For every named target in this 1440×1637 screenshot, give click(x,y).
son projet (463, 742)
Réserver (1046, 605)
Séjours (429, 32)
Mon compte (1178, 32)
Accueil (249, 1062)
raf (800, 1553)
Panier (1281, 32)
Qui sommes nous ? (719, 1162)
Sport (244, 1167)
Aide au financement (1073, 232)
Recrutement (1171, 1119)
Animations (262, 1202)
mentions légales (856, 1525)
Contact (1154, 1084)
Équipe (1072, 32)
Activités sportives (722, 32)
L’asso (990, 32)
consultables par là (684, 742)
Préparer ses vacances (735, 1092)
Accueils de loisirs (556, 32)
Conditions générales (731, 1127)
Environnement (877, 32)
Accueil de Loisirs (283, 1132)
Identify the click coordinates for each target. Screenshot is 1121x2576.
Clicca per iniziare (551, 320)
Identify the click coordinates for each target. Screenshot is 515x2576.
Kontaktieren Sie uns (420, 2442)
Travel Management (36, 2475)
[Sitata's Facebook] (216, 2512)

## Exercise prompt
Your answer should consist of the lines of the listing that contain "Identify", copied as they stand.

## Task result
Identify the click coordinates for each target. Screenshot is 1121x2576.
Identify the click coordinates for each target. Screenshot is 515x2576.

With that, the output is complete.